Selma
Failure to indict white police in the killing of unarmed black men in Ferguson, Missouri, and Staten Island has nothing and everything to do with Selma, Ava DuVernay’s provocative probe into Martin Luther King Jr.’s landmark 1965 voting-rights march from Selma, Alabama, to the state capitol in Montgomery. The sad fact is that racial injustice is timelier than ever. Righteous fury is in the air. And that fervor to stand up and be counted is all over Selma.
Which is all to the good. DuVernay, working from a terrific, tightly focused script by Paul Webb, blows the dust off history to find its beating heart.
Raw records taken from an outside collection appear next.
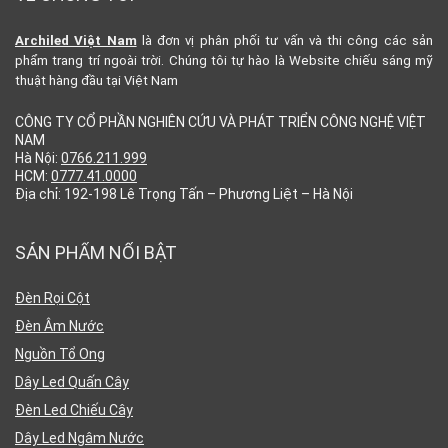
Archiled Việt Nam
là đơn vị phân phối tư vấn và thi công các sản
phẩm trang trí ngoài trời. Chúng tôi tự hào là Website chiếu sáng mỹ
thuật hàng đầu tại Việt Nam
CÔNG TY CỔ PHẦN NGHIÊN CỨU VÀ PHÁT TRIỂN CÔNG NGHỆ VIỆT
NAM
Hà Nội:
0766.211.999
HCM:
0777.41.0000
Địa chỉ: 192-198 Lê Trọng Tấn – Phương Liệt – Hà Nội
SẢN PHẨM NỔI BẬT
Đèn Rọi Cột
Đèn Âm Nước
Nguồn Tổ Ong
Dây Led Quấn Cây
Đèn Led Chiếu Cây
Dây Led Ngâm Nước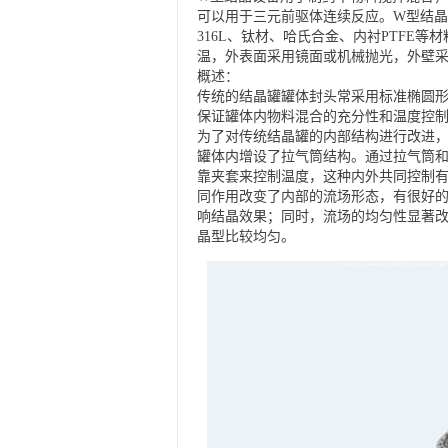
可以用于三元前驱体连续反应。W型结晶
316L、钛材、哈氏合金、内衬PTFE
温，外表面采用镜面或机械抛光，外壁采
概述：
传统的结晶罐罐体封头常采用标准椭圆
保证罐体内物料混合的充分性和温度控
为了对传统结晶罐的内部结构进行改进，
罐体内增设了拉气筒结构。通过拉气筒
靠夹套来控制温度，这种内外共同控制
同作用改变了内部的流场形态，有很好
响结晶效果；同时，流场的均匀性显著改
晶型比较均匀。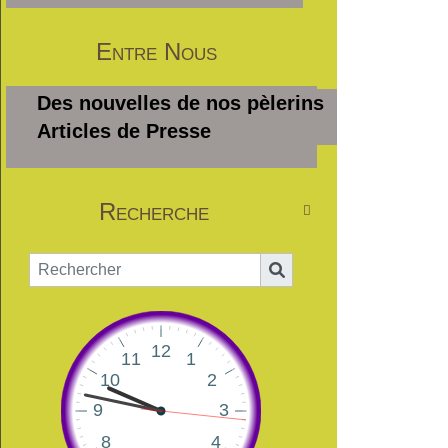
Entre Nous
Des nouvelles de nos pèlerins
Articles de Presse
Recherche
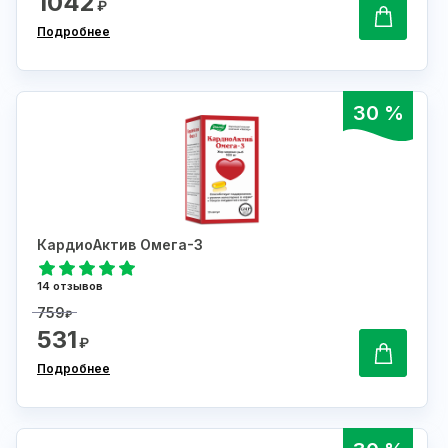
1042
₽
Подробнее
30 %
КардиоАктив Омега-3
14 отзывов
759
₽
531
₽
Подробнее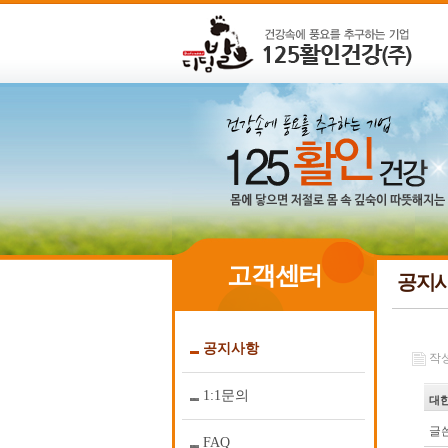
고객센터
공지
공지사항
작성일
1:1문의
대한
글쓴
FAQ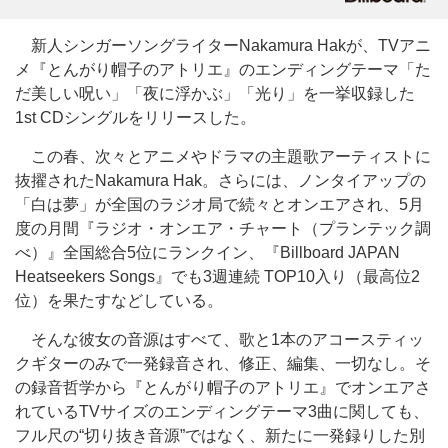
新人シンガーソングライターNakamura Hakが、TVアニ
メ『とんがり帽子のアトリエ』のエンディングテーマ「た
だ美しい呪い」「夜に浮かぶ」「光り」を一挙収録した
1st CDシングルをリリースした。
この春、次々とアニメやドラマの主題歌アーティストに
抜擢されたNakamura Hak。さらには、ノンタイアップの
「白は夢」が全国のラジオ局で続々とオンエアされ、5月
度の月間『ラジオ・オンエア・チャート（プランテック調
べ）』全国総合5位にランクイン、『Billboard JAPAN
Heatseekers Songs』でも3週連続 TOP10入り（最高位2
位）を果たすなどしている。
そんな彼女の音源はすべて、歌と1本のアコースティッ
クギターのみで一発録音され、修正、編集、一切なし。そ
の録音哲学から『とんがり帽子のアトリエ』でオンエアさ
れているTVサイズのエンディングテーマ3曲に関しても、
フル尺の“切り抜き音源”ではなく、新たに一発録りした別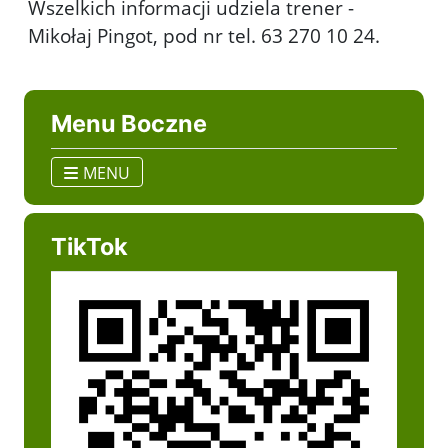
Wszelkich informacji udziela trener -
Mikołaj Pingot, pod nr tel. 63 270 10 24.
Menu Boczne
MENU
TikTok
Look at the situation facing King, played magnificently by British actor David Oyelowo: Black voters in the South are being intimidated, beaten and disenfranchised. Alabama Gov. George Wallace (Tim Roth) likes it the Jim Crow way. In the White House, Lyndon Johnson (Tom Wilkinson) hems and haws. King had to take action. He thought a nonviolent march in Selma, where bigotry was on full boil, would create a media firestorm and force the president’s hand.
King was right. But at considerable cost. Within the civil rights movement, the Student Nonviolent Coordinating Committee resented his intrusion. King expected push-back from proponents of violent action. But in a meeting between Malcolm X (a splendid Nigel Thatch) and King’s wife, Coretta (Carmen Ejogo), a more surprising strategy emerges. Political gamesmanship is at play, and DuVernay shows how every hand gets dirty.
There are no halos in DuVernay’s film, and that extends to King. Selma isn’t a biopic – it celebrates community action – but in seeing King through the prism of one crucial event, the film offers a rousing portrait of a born preacher not without sin. Oyelowo’s stirring, soulful performance deserves superlatives. His delivery of King’s speeches, especially “How Long, Not Long,” rings with emotion. But it’s in quiet moments of humor, heartbreak and stabbing self-doubt that we see a man in full. King and his wife discuss his infidelities with a wrenching honesty that cuts deep. Ejogo’s work is also ardent and award-caliber. It’s ironic that Ejogo and Oyelowo are British, as are Wilkinson and Roth, but why grouse when acting is this artful?
On March 7th, “Bloody Sunday,” black and white marchers are forced to turn back on the Edmund Pettus Bridge in the face of police billy clubs. Later, a judge forces a truce and the march proceeds. DuVernay and the gifted cinematographer Bradford Young, shooting in Alabama, achieve visceral wonders as we watch history forged in flesh and blood.
A word here about the real women behind the Selma march. Oprah Winfrey, one of the film’s producers, is deeply moving as Annie Lee Cooper, a nurse who decked a white sheriff for denying her right to vote. Lorraine Toussaint excels as Amelia Boynton, who is brutally pummeled on the march, and so does Tessa Thompson as Diane Nash, an unsung hero of the movement.
Still, the woman of these two blistering hours is DuVernay, 42, a former publicist for the likes of Steven Spielberg and Clint Eastwood. Her second feature, 2012’s Middle of Nowhere, made her the first African-American woman to win the Sundance award for directing. In Selma, DuVernay’s talent is in full blaze. The sprawl of an event that led to the passage of the Voting Rights Bill in August 1965 is uncontainable, especially in one film. But nothing is going to stop DuVernay. In “Glory,” a song by Common and John Legend that ends the film, we hear the lyric “That’s why we walk through Ferguson with our hands up. . . ./They say, ‘Stay down,’ and we stand up.” DuVernay’s momentous film is a testament to those words. The struggle continues.